Reports attributed the slump to lower agricultural output as a consequence of a shortfall in rain, the continuing effects of economic and financial crisis in the euro zone area, and a decline in tourist revenue and foreign investment flows.

Overall, agricultural production fell 11.7 per cent, while industrial output fell to 2.8 per cent from 5 per cent as a result of a decline in Moroccan exports of garments, mechanical and electronic goods to European markets, Morocco’s main trading partners, a local newspaper reported.

According to the local newspaper, Al Hayat, the tourism industry contributed 1.6 per cent less to the economy

Furthermore, household consumption fell to 1.9 per cent as a result of lower agricultural production and an increase in unemployment to 10 per cent from about 9 per cent a year ago.

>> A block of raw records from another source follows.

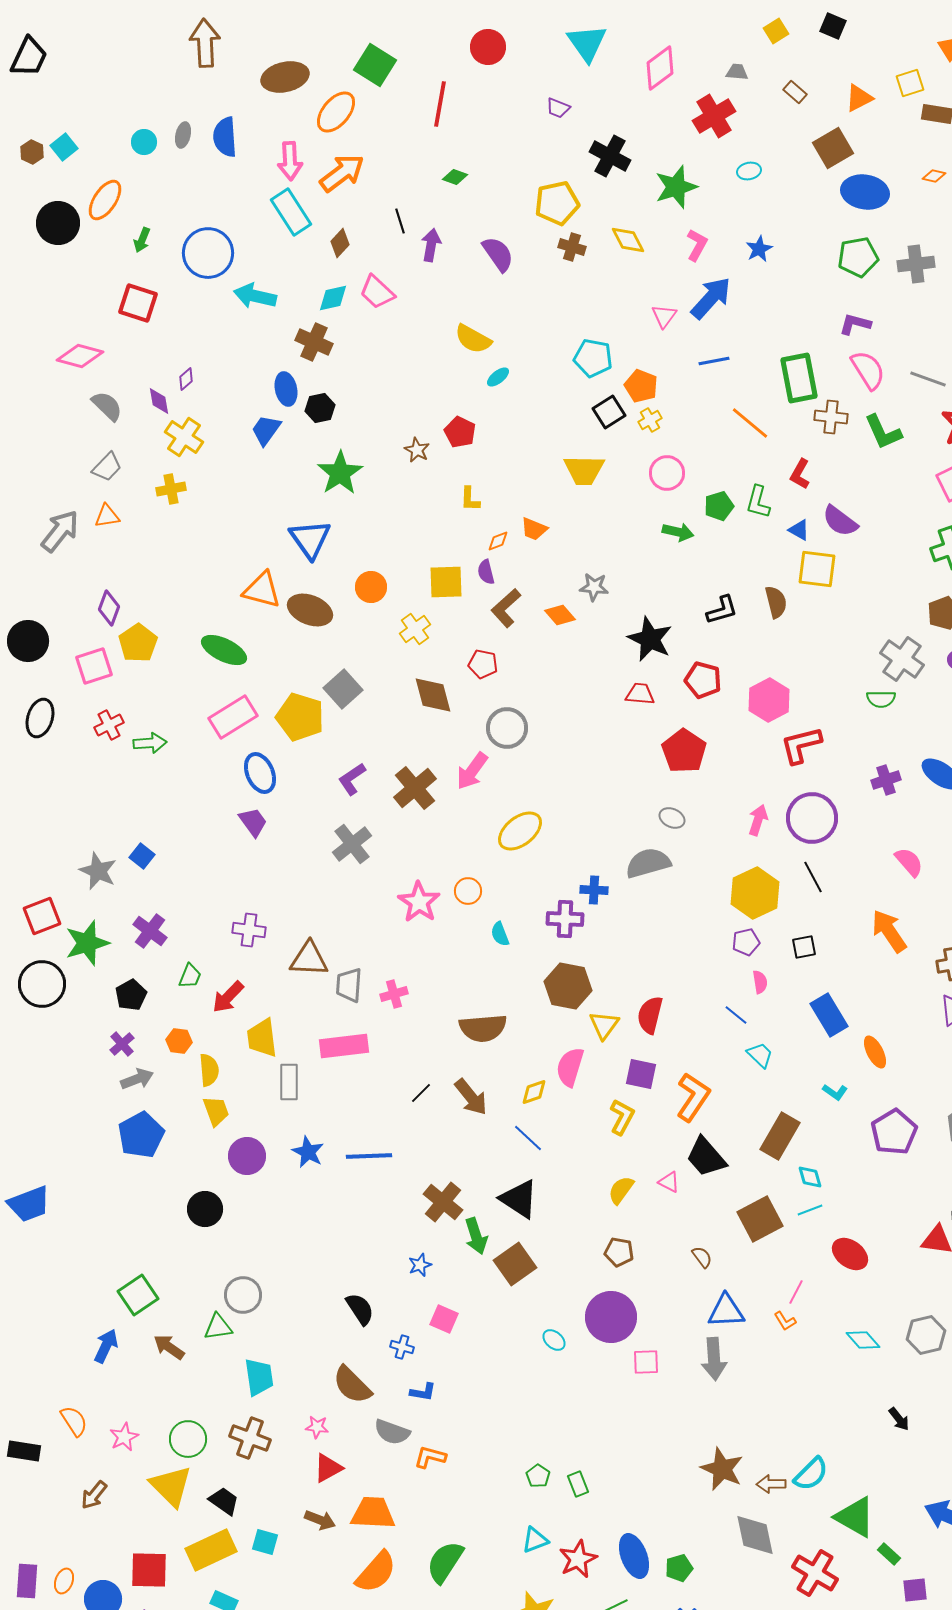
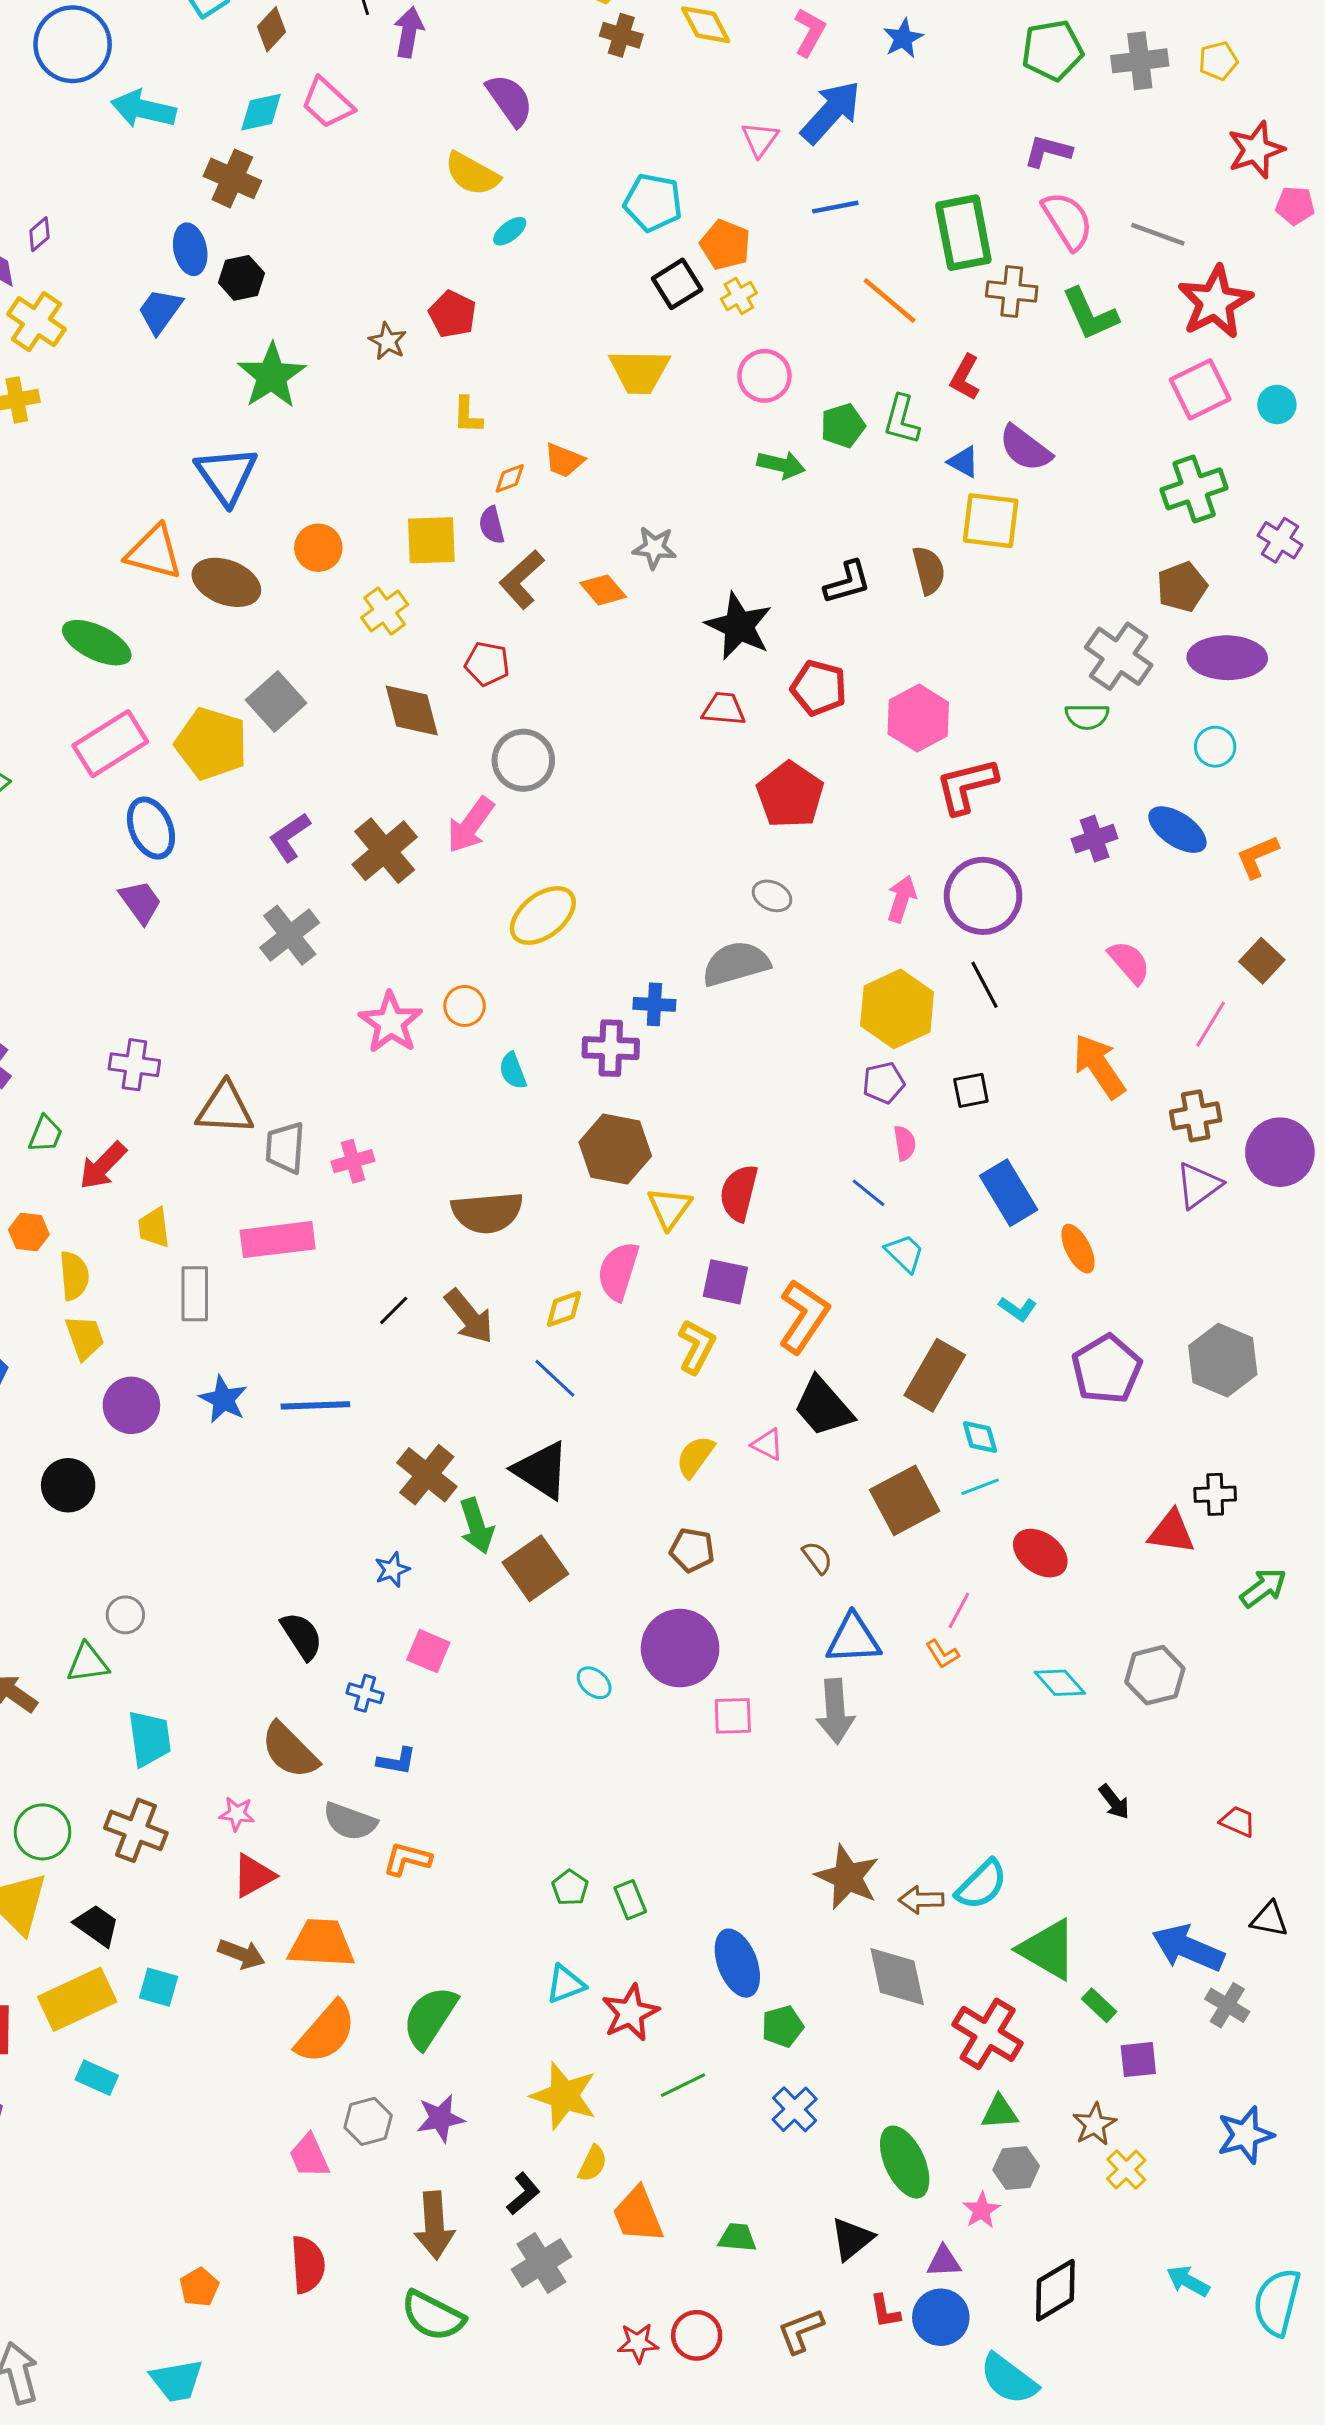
purple semicircle: (498, 254) -> (510, 100), moved
yellow trapezoid: (262, 1038) -> (154, 1227), size x0.7
gray circle: (243, 1295) -> (125, 1615), size x0.7
blue ellipse: (634, 1556) -> (737, 1963), moved

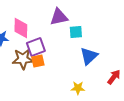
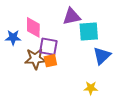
cyan square: (76, 32) -> (89, 31), size x1.5
purple square: (36, 47) -> (48, 47), turned 30

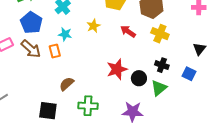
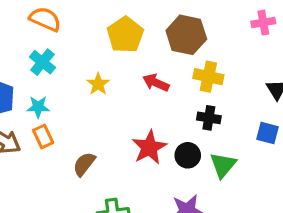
cyan star: (65, 34) -> (38, 107), moved
black cross: (162, 65) -> (209, 118), moved
brown semicircle: (67, 84) -> (84, 164), moved

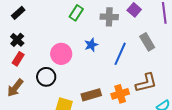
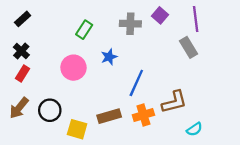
green rectangle: (76, 13) -> (84, 30), moved
gray rectangle: (147, 42) -> (188, 47), moved
blue line: (120, 54) -> (136, 83), moved
black circle: (46, 77) -> (50, 110), moved

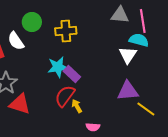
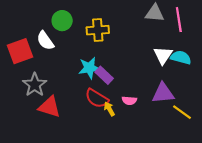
cyan semicircle: (139, 40) -> (181, 57), moved
red semicircle: (65, 96) -> (97, 98), turned -95
pink semicircle: (93, 127) -> (129, 101), moved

Agriculture in Morocco employs about 40% of the nation’s workforce and is the largest employer in the country. Barley, wheat, and other cereals are amongst the main products.

According to the International Monetary Fund, the North African country’s economy is projected to slow to 3.7 per cent this year from 4.3 per cent last year, with inflation estimated to increase from 0.9 per cent, a year ago, to 2 per cent.